Playfully buoyant and passive– at times, overly so, such with the synth-filled, ambient "2021" – Father of the Bride marks a new phase and focus for Vampire Weekend. While Modern Vampires of the City centered around death and mourning, with nostalgic, metaphor-packed lyrics, FOTB is incredibly lighthearted in comparison, while still incredibly lyrically striking and melodic. The songs don't take themselves too seriously, ever; Koenig even sings "I think I take myself too serious…it’s not that serious" in "Symphony", a nice tongue-in-cheek touch to the ever-flowing momentum of the collection. "Harmony Hall" has him repeating the hook of the 2013 track "Finger Back" in the chorus: "I don't wanna live like this, but I don't wanna die". For an album that, sonically, departs quite a lot from their last album, Vampire Weekend harps on themes and lyrics that have an inherently Vampire Weekend vibe. And yet, it works. "Unbearably White" sounds just as melancholy as something off of Modern Vampires, but Koenig's lilted voice and plucky guitar, Chris Baio's soft bass, and the overall tone of the song are much, much happier– think of the heartbreak behind Fleetwood Mac's Rumours, juxtaposed with the valence of "Go Your Own Way" and "Don't Stop".
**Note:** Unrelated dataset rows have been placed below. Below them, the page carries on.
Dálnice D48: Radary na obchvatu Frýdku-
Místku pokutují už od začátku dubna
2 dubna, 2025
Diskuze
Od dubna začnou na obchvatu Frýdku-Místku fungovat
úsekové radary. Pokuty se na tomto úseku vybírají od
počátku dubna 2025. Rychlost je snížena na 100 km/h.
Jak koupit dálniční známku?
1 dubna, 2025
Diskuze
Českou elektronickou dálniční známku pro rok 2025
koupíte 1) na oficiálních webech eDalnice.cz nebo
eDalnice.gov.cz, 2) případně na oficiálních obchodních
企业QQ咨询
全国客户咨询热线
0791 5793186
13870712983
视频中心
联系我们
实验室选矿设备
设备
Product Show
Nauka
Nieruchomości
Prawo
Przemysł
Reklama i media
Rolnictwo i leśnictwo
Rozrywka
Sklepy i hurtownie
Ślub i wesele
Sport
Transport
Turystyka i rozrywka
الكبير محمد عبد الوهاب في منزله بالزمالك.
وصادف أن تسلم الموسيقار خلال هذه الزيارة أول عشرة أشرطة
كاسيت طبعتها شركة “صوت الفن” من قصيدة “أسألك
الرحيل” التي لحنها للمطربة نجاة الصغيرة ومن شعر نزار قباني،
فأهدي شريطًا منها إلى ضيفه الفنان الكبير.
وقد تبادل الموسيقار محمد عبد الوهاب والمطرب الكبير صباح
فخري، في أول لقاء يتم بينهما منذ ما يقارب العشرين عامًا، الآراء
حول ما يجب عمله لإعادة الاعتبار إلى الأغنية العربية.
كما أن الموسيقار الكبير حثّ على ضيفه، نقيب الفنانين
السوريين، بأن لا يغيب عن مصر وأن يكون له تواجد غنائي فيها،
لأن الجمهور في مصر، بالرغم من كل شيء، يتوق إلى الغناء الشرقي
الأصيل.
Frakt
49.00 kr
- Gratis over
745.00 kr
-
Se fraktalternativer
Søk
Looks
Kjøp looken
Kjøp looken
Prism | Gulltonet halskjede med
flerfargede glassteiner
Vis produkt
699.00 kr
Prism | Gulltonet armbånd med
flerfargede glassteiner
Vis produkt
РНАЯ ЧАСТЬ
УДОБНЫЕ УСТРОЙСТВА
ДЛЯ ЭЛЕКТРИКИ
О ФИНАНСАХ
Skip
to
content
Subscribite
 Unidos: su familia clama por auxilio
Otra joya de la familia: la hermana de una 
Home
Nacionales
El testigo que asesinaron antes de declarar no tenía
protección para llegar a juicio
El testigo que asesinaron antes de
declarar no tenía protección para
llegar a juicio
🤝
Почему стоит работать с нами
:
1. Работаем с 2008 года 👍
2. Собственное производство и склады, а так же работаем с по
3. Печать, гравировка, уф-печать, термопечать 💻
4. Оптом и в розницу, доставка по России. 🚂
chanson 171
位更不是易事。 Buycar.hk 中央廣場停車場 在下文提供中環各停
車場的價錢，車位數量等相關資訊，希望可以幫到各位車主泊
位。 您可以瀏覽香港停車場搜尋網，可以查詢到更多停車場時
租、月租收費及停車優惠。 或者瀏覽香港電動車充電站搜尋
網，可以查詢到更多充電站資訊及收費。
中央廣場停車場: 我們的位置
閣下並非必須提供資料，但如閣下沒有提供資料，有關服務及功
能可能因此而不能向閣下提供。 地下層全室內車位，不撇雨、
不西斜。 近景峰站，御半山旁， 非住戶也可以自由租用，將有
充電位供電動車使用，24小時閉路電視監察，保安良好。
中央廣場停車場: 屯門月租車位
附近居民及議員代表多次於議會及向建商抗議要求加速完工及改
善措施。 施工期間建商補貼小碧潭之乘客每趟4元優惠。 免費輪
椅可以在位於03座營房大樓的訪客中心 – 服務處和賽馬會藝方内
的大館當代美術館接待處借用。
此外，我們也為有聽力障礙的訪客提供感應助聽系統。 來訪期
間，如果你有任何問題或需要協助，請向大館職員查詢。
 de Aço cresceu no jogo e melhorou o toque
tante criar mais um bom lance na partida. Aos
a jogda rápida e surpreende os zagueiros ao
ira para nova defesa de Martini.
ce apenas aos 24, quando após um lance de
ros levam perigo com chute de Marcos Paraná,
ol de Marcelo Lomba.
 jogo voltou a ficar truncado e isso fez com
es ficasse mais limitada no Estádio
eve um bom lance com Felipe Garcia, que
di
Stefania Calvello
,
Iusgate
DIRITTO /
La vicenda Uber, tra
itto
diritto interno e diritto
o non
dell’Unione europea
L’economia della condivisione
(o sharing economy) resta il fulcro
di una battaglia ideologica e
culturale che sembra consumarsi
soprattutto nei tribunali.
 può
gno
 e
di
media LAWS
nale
FOTB saw Vampire Weekend making new decisions besides just the sound choices. It is the first album by the band to include artist features; Steve Lacy lends his voice and guitar to "Sunflower" and "Flower Moon", while Danielle Haim of HAIM sings alongside Koenig on "Hold You Now", "Married in a Gold Rush", and "We Belong Together". While Lacy, known for his R&B prowess, seems like an odd choice for a VW feature, it manages to work– at least, as solo releases. "Sunflower", while a fun, bass- and scat-filled song, appears a bit out of place for an album otherwise full of soft and plucky guitars. Danielle Haim is a much more agreeable choice to feature; the frontwoman of her indie rock band of sisters, discovered by Rilo Kiley's Jenny Slate and admired by CeeLo Green and The Strokes' Julian Casablancas, her voice, paired with Koenig's on "Married in a Gold Rush" works seamlessly within the framework of the album. If Koenig, now 35, is the titular Father, there is no doubt that Danielle herself is the Bride in question. I would not be surprised to see further collaborations between her and the band, if not a HAIM x VW crossover at some point.
The album continues to defy any stereotypes held by fans of the band. Koenig's seemingly effortless musical craftsmanship proves elusive in defining what exactly the band's sound is. FOTB alludes to many artists: Fleetwood Mac, Jerry Garcia of the Grateful Dead, Paul Simon, even, and continues to hold its own on the alternative rock scene. While the band continues to elude definition, fans are sure to recognize Koenig's poetic storytelling lyricism and Vampire Weekend's signature instrumentalism (listen to "Jerusalem, New York, Berlin", "Spring Snow", or "This Life"). It is at once an album fans expected and could never have thought of. And that, it seems, is just what Koenig wanted.